**Problem details**
Repeat, please, exactly the lines from the one that has "Avon, ainsi que" through the end of the records below, with pictures dropped.

**Data records**
################

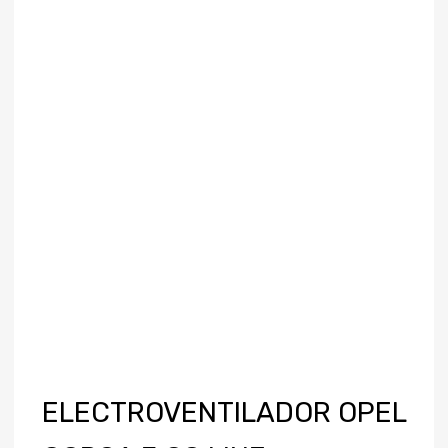
ELECTROVENTILADOR OPEL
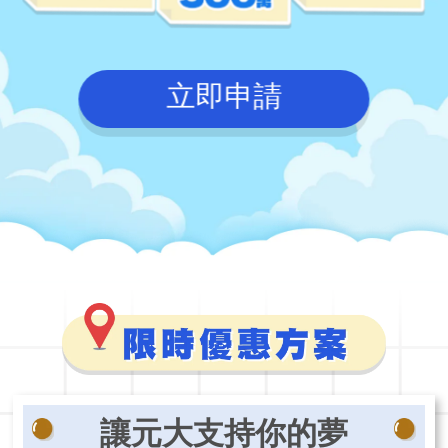
立即申請
讓元大支持你的夢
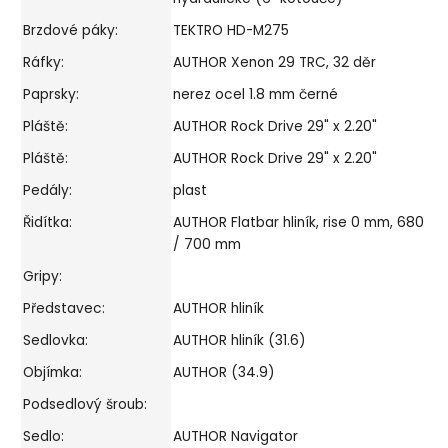
Brzdové páky:
TEKTRO HD-M275
Ráfky:
AUTHOR Xenon 29 TRC, 32 děr
Paprsky:
nerez ocel 1.8 mm černé
Pláště:
AUTHOR Rock Drive 29" x 2.20"
Pláště:
AUTHOR Rock Drive 29" x 2.20"
Pedály:
plast
Řidítka:
AUTHOR Flatbar hliník, rise 0 mm, 680
/ 700 mm
Gripy:
Představec:
AUTHOR hliník
Sedlovka:
AUTHOR hliník (31.6)
Objímka:
AUTHOR (34.9)
Podsedlový šroub:
Sedlo:
AUTHOR Navigator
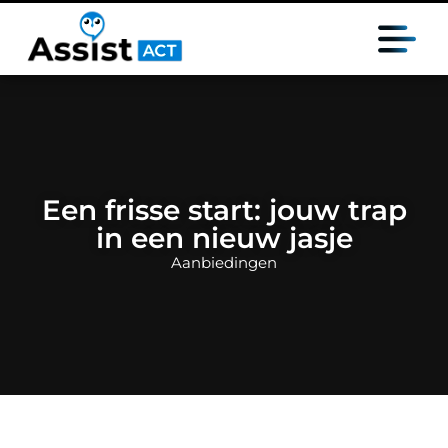
Een frisse start: jouw trap
in een nieuw jasje
Aanbiedingen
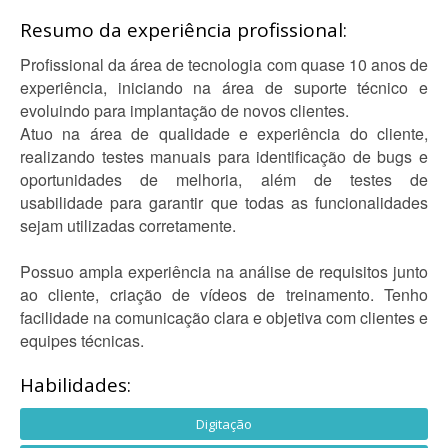
Resumo da experiência profissional:
Profissional da área de tecnologia com quase 10 anos de
experiência, iniciando na área de suporte técnico e
evoluindo para implantação de novos clientes.
Atuo na área de qualidade e experiência do cliente,
realizando testes manuais para identificação de bugs e
oportunidades de melhoria, além de testes de
usabilidade para garantir que todas as funcionalidades
sejam utilizadas corretamente.
Possuo ampla experiência na análise de requisitos junto
ao cliente, criação de vídeos de treinamento. Tenho
facilidade na comunicação clara e objetiva com clientes e
equipes técnicas.
Habilidades:
Digitação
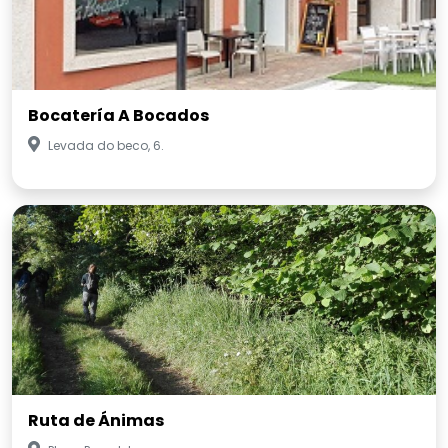
Bocatería A Bocados
Levada do beco, 6.
Ruta de Ánimas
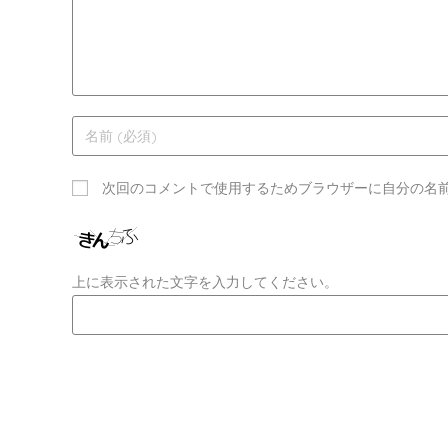
次回のコメントで使用するためブラウザーに自分の名
上に表示された文字を入力してください。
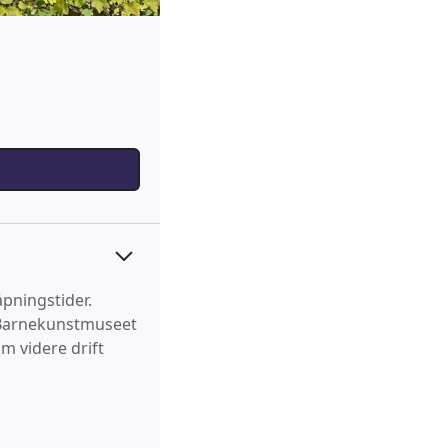
åpningstider.
6. Barnekunstmuseet
m videre drift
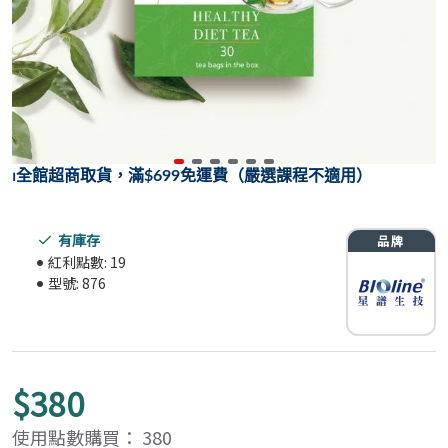
⏐
全館超商取貨，滿$699免運費（嚴選課程不適用）
有庫存
紅利點數:
19
型號:
876
$380
使用點數購買： 380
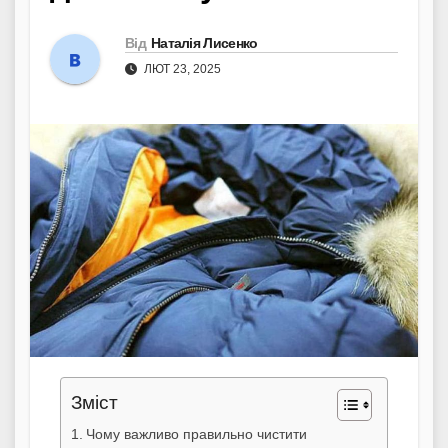
Від
Наталія Лисенко
ЛЮТ 23, 2025
Зміст
Чому важливо правильно чистити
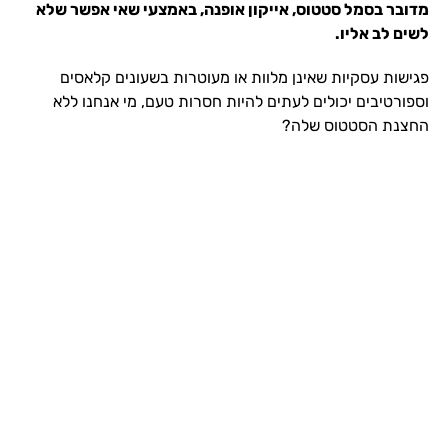
מדובר בסמל סטטוס, אייקון אופנה, באמצעי שאי אפשר שלא
לשים לב אליו.
פגישות עסקיות שאינן מלוות או מעוטרות בשעונים קלאסים
וספורטיבים יכולים לעתים להיות חסרות טעם, מי אנחנו ללא
החצנת הסטטוס שלה?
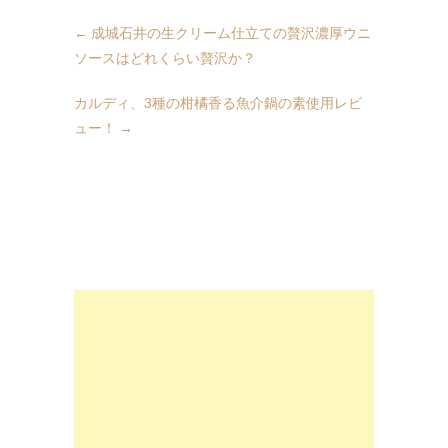
←
成城石井の生クリーム仕立ての贅沢濃厚ウニ
ソースはどれくらい贅沢か？
カルディ、3種の柑橘香る魚介鍋の素使用レビ
ュー！
→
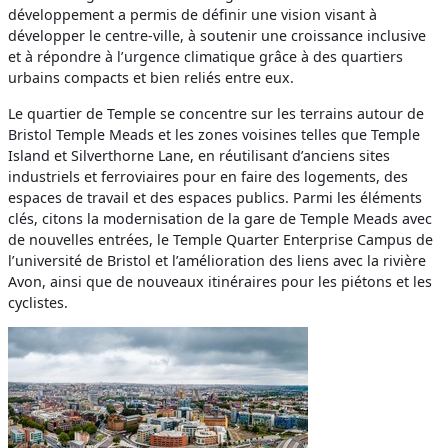
développement a permis de définir une vision visant à
développer le centre-ville, à soutenir une croissance inclusive
et à répondre à l’urgence climatique grâce à des quartiers
urbains compacts et bien reliés entre eux.
Le quartier de Temple se concentre sur les terrains autour de
Bristol Temple Meads et les zones voisines telles que Temple
Island et Silverthorne Lane, en réutilisant d’anciens sites
industriels et ferroviaires pour en faire des logements, des
espaces de travail et des espaces publics. Parmi les éléments
clés, citons la modernisation de la gare de Temple Meads avec
de nouvelles entrées, le Temple Quarter Enterprise Campus de
l’université de Bristol et l’amélioration des liens avec la rivière
Avon, ainsi que de nouveaux itinéraires pour les piétons et les
cyclistes.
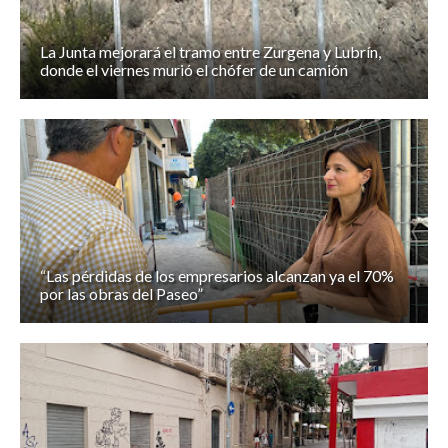
La Junta mejorará el tramo entre Zurgena y Lubrín,
donde el viernes murió el chófer de un camión
“Las pérdidas de los empresarios alcanzan ya el 70%
por las obras del Paseo”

################

**Your solution**
Avon, ainsi que de nouveaux itinéraires pour les piétons et les
cyclistes.
La Junta mejorará el tramo entre Zurgena y Lubrín,
donde el viernes murió el chófer de un camión
“Las pérdidas de los empresarios alcanzan ya el 70%
por las obras del Paseo”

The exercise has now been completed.